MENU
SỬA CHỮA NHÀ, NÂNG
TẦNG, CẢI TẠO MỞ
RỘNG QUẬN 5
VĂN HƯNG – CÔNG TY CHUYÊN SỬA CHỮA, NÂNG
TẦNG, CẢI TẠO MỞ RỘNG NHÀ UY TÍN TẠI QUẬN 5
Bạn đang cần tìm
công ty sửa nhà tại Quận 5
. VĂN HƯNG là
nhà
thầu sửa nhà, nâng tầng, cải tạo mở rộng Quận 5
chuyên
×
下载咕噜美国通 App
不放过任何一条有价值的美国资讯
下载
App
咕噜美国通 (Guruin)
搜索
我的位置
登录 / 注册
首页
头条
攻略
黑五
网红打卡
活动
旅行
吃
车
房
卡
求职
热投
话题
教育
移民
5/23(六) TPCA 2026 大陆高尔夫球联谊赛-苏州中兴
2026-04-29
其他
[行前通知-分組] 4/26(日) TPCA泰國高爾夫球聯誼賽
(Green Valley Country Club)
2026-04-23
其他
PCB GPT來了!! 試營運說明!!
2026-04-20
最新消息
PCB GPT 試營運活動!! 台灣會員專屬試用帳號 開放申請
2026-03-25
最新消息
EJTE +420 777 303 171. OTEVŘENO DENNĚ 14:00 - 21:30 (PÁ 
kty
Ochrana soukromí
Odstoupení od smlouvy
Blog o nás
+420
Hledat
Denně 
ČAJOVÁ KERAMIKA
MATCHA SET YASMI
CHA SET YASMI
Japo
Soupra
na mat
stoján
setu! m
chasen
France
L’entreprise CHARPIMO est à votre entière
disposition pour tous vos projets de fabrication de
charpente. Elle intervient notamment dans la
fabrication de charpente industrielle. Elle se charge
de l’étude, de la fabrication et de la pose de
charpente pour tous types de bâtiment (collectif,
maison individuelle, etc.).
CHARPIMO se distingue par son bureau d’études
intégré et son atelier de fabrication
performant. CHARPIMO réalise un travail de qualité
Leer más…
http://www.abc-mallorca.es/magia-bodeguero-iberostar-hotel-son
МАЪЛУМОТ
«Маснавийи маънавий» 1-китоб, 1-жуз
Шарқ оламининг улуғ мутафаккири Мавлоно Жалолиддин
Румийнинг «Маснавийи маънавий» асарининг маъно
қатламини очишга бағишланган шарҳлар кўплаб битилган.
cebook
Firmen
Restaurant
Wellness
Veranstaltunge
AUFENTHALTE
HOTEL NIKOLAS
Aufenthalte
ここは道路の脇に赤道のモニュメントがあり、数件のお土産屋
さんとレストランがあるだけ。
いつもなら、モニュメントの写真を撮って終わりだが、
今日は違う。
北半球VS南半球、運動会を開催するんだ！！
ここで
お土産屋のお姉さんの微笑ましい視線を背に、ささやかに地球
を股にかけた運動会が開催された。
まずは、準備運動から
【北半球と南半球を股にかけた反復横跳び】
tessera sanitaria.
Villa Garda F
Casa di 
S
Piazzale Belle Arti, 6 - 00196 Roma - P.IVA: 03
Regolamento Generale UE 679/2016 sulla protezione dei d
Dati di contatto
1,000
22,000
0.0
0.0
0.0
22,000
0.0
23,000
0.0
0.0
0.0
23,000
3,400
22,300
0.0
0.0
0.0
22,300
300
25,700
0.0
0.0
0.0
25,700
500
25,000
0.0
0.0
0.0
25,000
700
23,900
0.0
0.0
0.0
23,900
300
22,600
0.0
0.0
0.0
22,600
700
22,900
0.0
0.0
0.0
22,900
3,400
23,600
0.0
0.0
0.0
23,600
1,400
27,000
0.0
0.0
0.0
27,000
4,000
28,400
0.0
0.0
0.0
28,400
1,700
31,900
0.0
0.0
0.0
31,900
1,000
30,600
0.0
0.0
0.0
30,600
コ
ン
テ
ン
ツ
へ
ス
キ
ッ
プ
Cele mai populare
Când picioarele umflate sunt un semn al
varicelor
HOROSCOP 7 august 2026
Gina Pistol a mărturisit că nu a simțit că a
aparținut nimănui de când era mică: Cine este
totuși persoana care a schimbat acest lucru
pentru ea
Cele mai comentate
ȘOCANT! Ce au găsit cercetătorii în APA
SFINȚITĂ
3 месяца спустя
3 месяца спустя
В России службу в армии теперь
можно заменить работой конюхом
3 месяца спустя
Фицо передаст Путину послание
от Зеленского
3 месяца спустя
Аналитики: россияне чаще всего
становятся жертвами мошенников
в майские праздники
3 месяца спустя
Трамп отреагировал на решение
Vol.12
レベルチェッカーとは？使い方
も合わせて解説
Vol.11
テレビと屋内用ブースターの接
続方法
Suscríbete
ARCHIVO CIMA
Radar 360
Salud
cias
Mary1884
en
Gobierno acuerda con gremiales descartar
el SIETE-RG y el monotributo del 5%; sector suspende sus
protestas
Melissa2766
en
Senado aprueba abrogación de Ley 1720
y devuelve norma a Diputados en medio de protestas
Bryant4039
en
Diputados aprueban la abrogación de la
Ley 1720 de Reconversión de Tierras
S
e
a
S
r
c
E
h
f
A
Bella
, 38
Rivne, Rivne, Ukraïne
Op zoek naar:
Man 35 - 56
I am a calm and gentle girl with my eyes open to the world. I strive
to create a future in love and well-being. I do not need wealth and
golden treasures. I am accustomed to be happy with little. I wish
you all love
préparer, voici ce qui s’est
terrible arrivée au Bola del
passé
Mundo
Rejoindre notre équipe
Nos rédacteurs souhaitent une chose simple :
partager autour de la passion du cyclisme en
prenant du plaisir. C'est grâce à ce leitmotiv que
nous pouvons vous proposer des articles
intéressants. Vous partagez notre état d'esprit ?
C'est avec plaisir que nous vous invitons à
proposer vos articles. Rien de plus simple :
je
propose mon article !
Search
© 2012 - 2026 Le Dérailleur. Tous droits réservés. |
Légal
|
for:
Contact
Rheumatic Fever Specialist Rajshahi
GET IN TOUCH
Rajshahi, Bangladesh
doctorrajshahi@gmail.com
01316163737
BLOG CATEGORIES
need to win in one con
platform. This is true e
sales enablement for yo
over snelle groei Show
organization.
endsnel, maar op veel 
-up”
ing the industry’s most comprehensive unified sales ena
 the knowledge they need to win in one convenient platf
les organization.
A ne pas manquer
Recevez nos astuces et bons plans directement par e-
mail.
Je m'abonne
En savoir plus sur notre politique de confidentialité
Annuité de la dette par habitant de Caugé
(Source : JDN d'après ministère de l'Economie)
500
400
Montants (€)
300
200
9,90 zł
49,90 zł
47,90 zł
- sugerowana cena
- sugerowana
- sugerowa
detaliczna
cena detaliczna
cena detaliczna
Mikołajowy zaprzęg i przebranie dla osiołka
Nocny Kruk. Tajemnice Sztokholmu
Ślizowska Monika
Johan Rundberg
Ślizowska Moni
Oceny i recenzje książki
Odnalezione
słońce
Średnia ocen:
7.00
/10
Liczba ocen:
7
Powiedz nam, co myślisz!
··········
### THE PROBLEM
Copy out each line of the material in which the word "Маснавийи" turns up.

### ANSWER FOR THE TASK
«Маснавийи маънавий» 1-китоб, 1-жуз
Румийнинг «Маснавийи маънавий» асарининг маъно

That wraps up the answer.